Daten zur Prävalenz ausgewählter Suchtprobleme in Deutschland und Sachsen

Suchtform Prävalenz in Prozent Anzahl Betroffener in Deutschland Anzahl Betroffener in Sachsen (Hochrechnung)
Alkoholabhängigkeit 3,4 % 1,8 Mio. 85.000
Alkoholmissbrauch 3,1 % 1,6 Mio. 78.000
abhängig von illegalen Drogen darunter vor allem opiat-, kokain-, stimulantien-, cannabisabhängig 0,6 % 320.000 15.000
Tabletten-/ Medikamentenabhängigkeit (vor allem Benzodiazepine) 4,5 % 2,3 Mio. 110.000
Pathologisches Glücksspiel 0,4 % 200.000 10.000
Online-/Mediensucht 1 % 500.000 25.000

Quelle: Suchtbericht 2013 der Sächsischen Landesstelle gegen die Suchtgefahren e. V.

Tabak

In Deutschland rauchen circa 26 Prozent der erwachsenen Bevölkerung (Statistisches Bundesamt 2009). Die Raucherquote liegt bei den Männern bei 30 Prozent, während der entsprechende Anteil in der weiblichen Bevölkerung 17 Prozent ausmacht (ebenda). Ähnliche Zahlen hat das Statistische Landesamt für Sachsen ermittelt.

Deutliche Unterschiede zeigen sich jedoch in den Altersgruppen. In der Gruppe der 25- bis 35-Jährigen rauchen 46 Prozent der Männer und 29 Prozent der Frauen. Demgegenüber sind in der Gruppe der 65- bis unter 75-Jährigen 13 Prozent männliche und 4 Prozent weibliche Raucher. (Statistisches Landesamt Sachsen 2009)

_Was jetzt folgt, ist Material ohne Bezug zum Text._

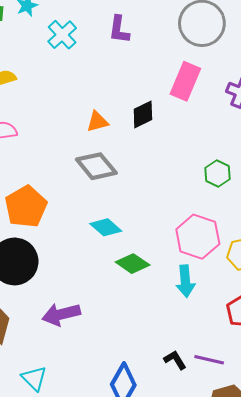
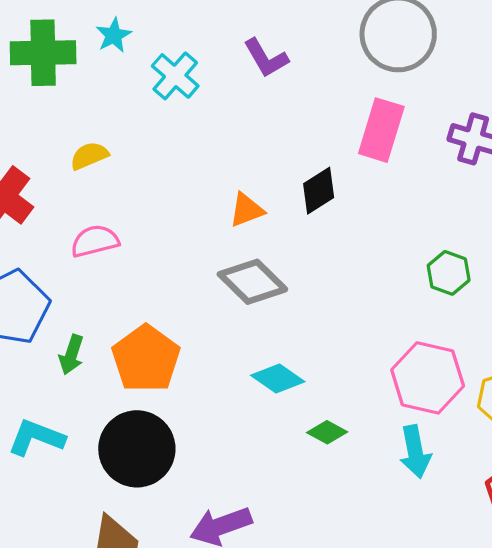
purple L-shape: (119, 30) -> (266, 58), turned -32
green diamond: (133, 264) -> (327, 432), size x0.7

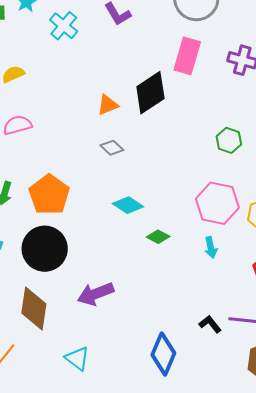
black diamond: (319, 191) -> (150, 93), size x1.5
gray diamond: (252, 282) -> (112, 148), size x0.6
cyan arrow: (415, 452) -> (211, 247), size x0.7

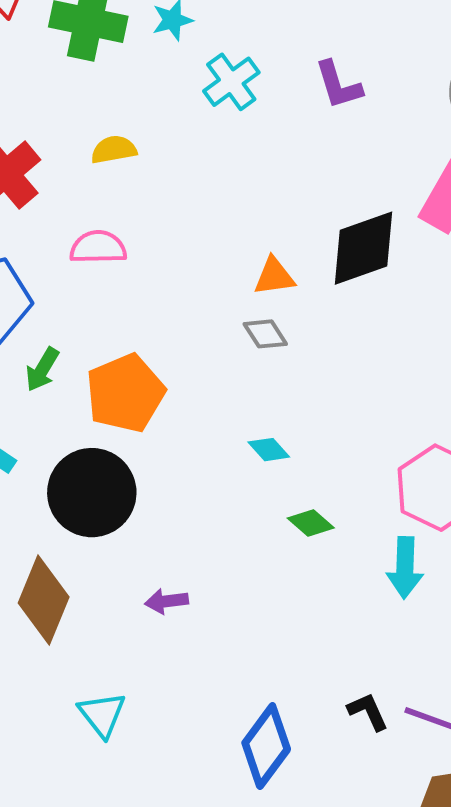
orange triangle: (108, 105) -> (274, 276), moved
cyan diamond: (128, 205) -> (269, 450), size x0.7
cyan arrow: (211, 247) -> (405, 568), size x1.4
purple arrow: (96, 294) -> (167, 601), size x0.6

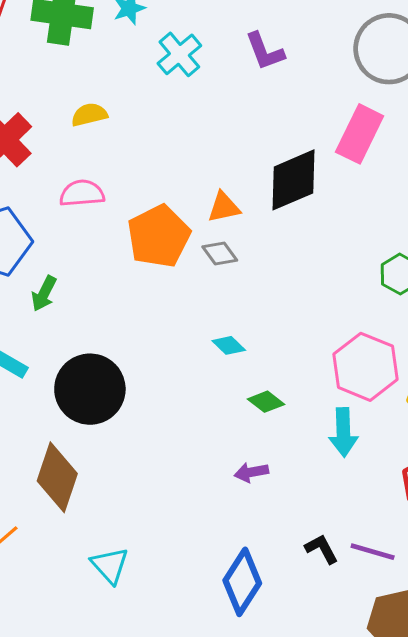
orange pentagon: (125, 393) -> (159, 236), moved
purple arrow: (167, 601) -> (251, 472), moved

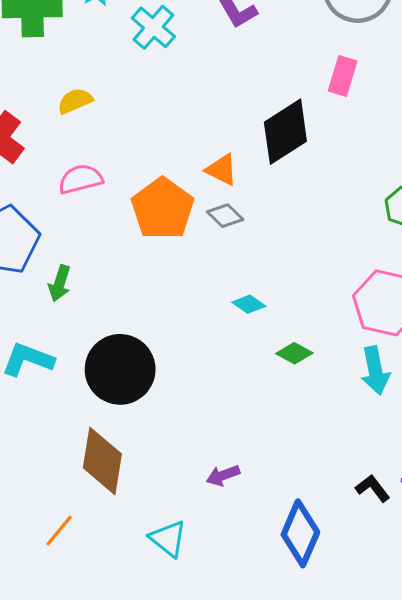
pink rectangle: (360, 134) -> (343, 76), size x0.7
orange triangle: (224, 207) -> (222, 170), turned 48
purple arrow: (251, 472) -> (223, 475), moved

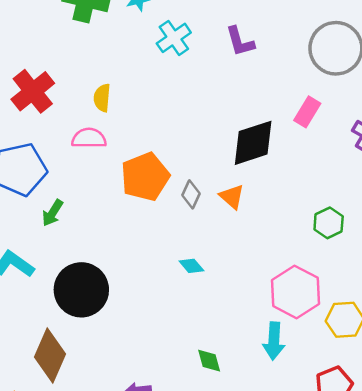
yellow semicircle: (75, 101) -> (102, 98), moved, turned -76
orange triangle: (222, 170) -> (232, 197), moved
gray diamond: (225, 216) -> (191, 194), turned 56
green diamond: (294, 353) -> (209, 361), moved, turned 32

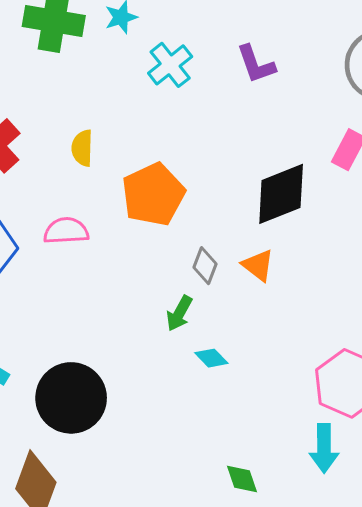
pink semicircle: (89, 138) -> (66, 231), moved
orange pentagon: (145, 177) -> (153, 194), moved
green arrow: (53, 213) -> (179, 313), moved

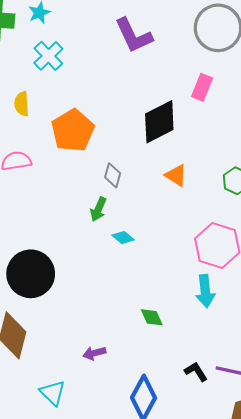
purple L-shape: (256, 64) -> (134, 36), size x1.4
cyan cross: (170, 65) -> (48, 56), moved
orange triangle: (258, 265) -> (176, 175), moved

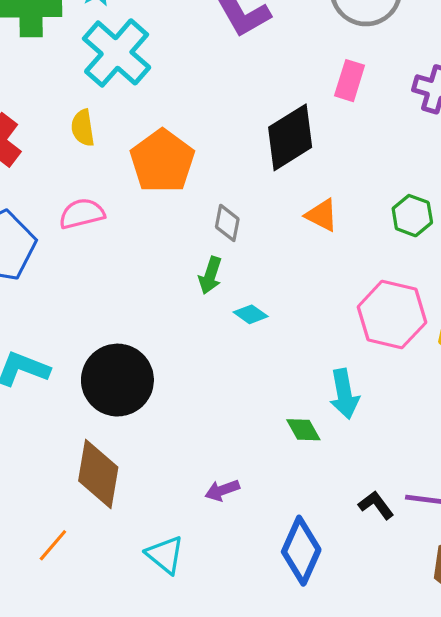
cyan cross: (48, 56) -> (117, 53), size x1.5
cyan arrow: (205, 291) -> (344, 394), moved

Andererseits zeigt sich in den vergangenen Jahren vor allem in der jüngeren Altersgruppe ein deutlicher Rückgang des Anteils der Raucher. 2011 wurde in der Drogenaffinitätsstudie der Bundeszentrale für gesundheitliche Aufklärung (BZgA) ein neuer historischer Tiefstand erreicht.

Laut der Deutschen Hauptstelle für Suchtfragen sterben jährlich zwischen 100.000 und 120.000 Menschen an den direkten Folgen des Rauchens. Nach Angaben des Deutschen Krebsforschungszentrums sterben jedes Jahr in Deutschland rund 2.150 Menschen durch Passivrauchen bedingter koronarer Herzkrankheit und über 770 Nichtraucher sterben an einem passivrauch bedingten Schlaganfall.

Bevölkerung 2013 nach Rauchgewohnheiten und Geschlecht (in Prozent)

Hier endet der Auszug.